第一話 夜のうわさ
むかしむかし、海のそばの村に、人びとが心をばらばらにして暮らしていたころがありました。
畑の水をめぐって争い、魚の売り値で言い合いになり、祭りもとだえて久しく、村の広場にはいつも沈んだ影ばかりが落ちていました。
人びとは他人の目ばかりを気にして暮らし、だれも笑わず、あいさつのかわりにため息をこぼしておりました。
その村のはずれに、海をのぞむ小高い丘がありました。
そこには古びた灯台が、ひとりぼっちで立っていました。
それはもう何十年も前に役目を終え、火もともされず、誰にも顧みられないまま、風と潮の音を聞いておりました。
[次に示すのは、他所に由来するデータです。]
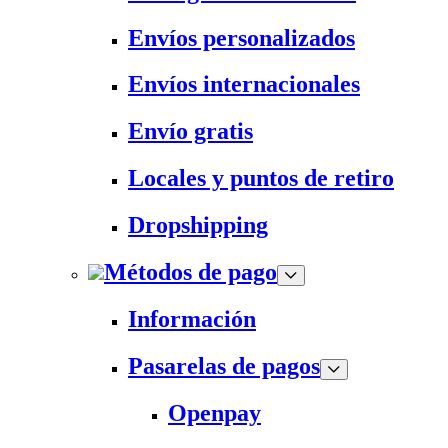
Envíos personalizados
Envíos internacionales
Envío gratis
Locales y puntos de retiro
Dropshipping
Métodos de pago
Información
Pasarelas de pagos
Openpay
村の子どもたちは、その灯台に近づこうとはしませんでした。
「おばけが出る」「声がする」「天井が落ちる」そんなうわさばかりが先に立ち、だれもほんとうに確かめた者はいなかったのです。
ある嵐の晩のことでした。
激しい風が村をなめるように吹きすさび、木の葉が舞い、戸がきしむ夜のこと。
その夜、ひとりの少年、名をトオルといいましたが、家を抜け出して丘へ向かったのです。
家のなかに居場所のない少年でした。
母は重い病にふせり、父は無口で働きづめ、兄は遠い町へ出たきり戻りません。
誰にも気づかれないように、トオルは雨風のなかをとぼとぼと歩いていきました。
灯台のてっぺんにのぼると、海は黒く、空には星ひとつ見えませんでした。
けれど、風のなかに、確かに「声」があったのです。
あれは、おそらく風の音だったのでしょう。
けれど少年には、はっきりと聞こえました。
「きみたちは、忘れてしまったのだね……星の記憶を。
でも、まだ間に合う。灯台を見上げなさい。」
トオルは目を見開きました。
灯台の灯室は、誰もいないはずなのに、ふわりと淡い光を放っていたのです。
それは、星のひとつが降りてきて、そっと火をともしたような光でした。
翌朝、トオルは丘からおりてきて、ひとりごとのようにつぶやきました。
「星の声が、聞こえたんだ…」
そのことばは、あっという間に村じゅうにひろまりました。
「また子どものつくり話さ」「ばかばかしい」そう笑う者もいれば、「本当に見たのか?」と、目を光らせる者もありました。
けれど、ふしぎなことに、その晩から、丘にのぼる子どもが増えていったのです。
トオルに続くように、ひとり、またひとり。
耳をすませば、たしかに風のなかに、星のことばのようなものが聞こえたのだと言いました。
村の大人たちは、眉をひそめました。
けれど子どもたちは、灯台を囲んで星の話を語り合い、だれがいちばん声を聞いたかを競い合いながらも、いつのまにか、前よりも仲よくなっていきました。
それは、かすかに村に変化の兆しが訪れた最初の夜でした。